Seven years ago, when FRONTLINE first looked at ADHD in its report, Medicating Kids, doctors said they knew very little about the biological underpinnings of the illness. Researchers now say that although no one has nailed down a specific diagnostic marker, they have made significant progress in piecing together the puzzle.
The most striking advances have come through brain imaging technology. Using fMRI scans, researchers can now pinpoint several interesting and possibly crucial differences in the brains of kids with and without the disorder. Doctors now confidently state that the brains of kids with ADHD are smaller by volume, particularly parts of the cerebellum and the basal ganglia. There is also evidence that parts of the gray matter are thinner — an insight that some top researchers think is a critical distinction. The thinner gray matter seems to be localized in a part of the brain called the anterior cingulate, which is a key area for processing emotional and more logical, fact-based information. Researchers stress that this still is not a comprehensive model for the ADHD brain. These discrepancies in structure do not necessarily mean a child will develop the illness. But they are real differences and are part of an emerging answer.

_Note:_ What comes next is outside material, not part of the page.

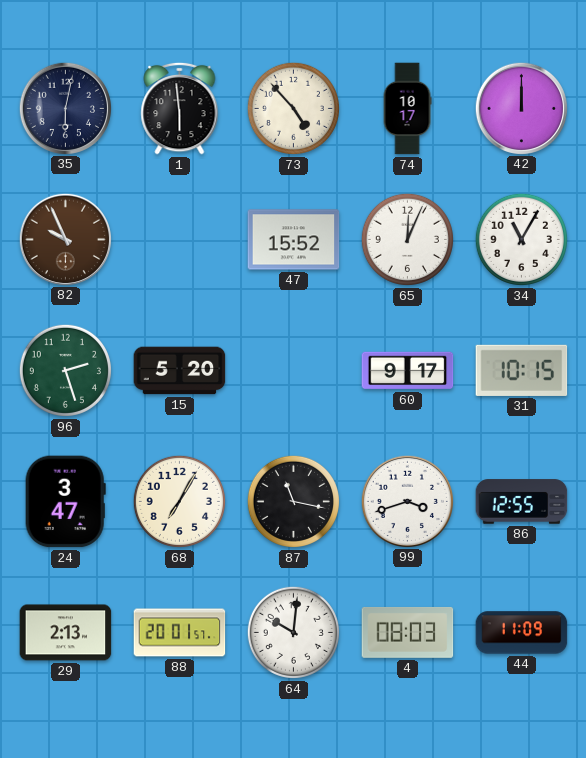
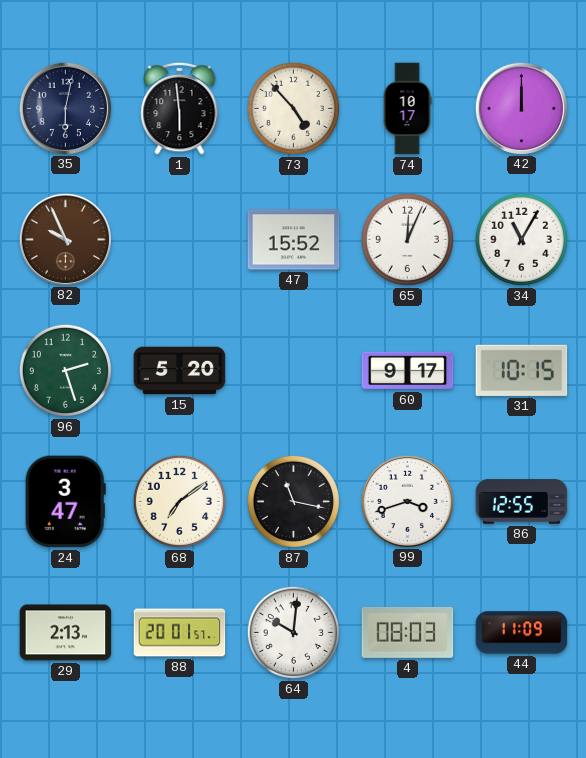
68: 7:05 -> 7:09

While the science develops, the treatment regimen for ADHD remains fairly consistent. To manage the symptoms, doctors continue to rely heavily on stimulant medications like Ritalin and Adderall. The stimulants, unlike most psychiatric medications, are very well-studied drugs and, at this point, well-trusted by doctors. In fact, of the twelve psychotropic medications approved by the FDA for use in kids, six are stimulants. At the last authoritative count, in a study conducted by the CDC in 2004, the estimates are that 4.4 million children and adolescents have been diagnosed with ADHD. And as of 2003, 2.5 million kids, ages 4-17, are currently receiving medication treatment for the disorder.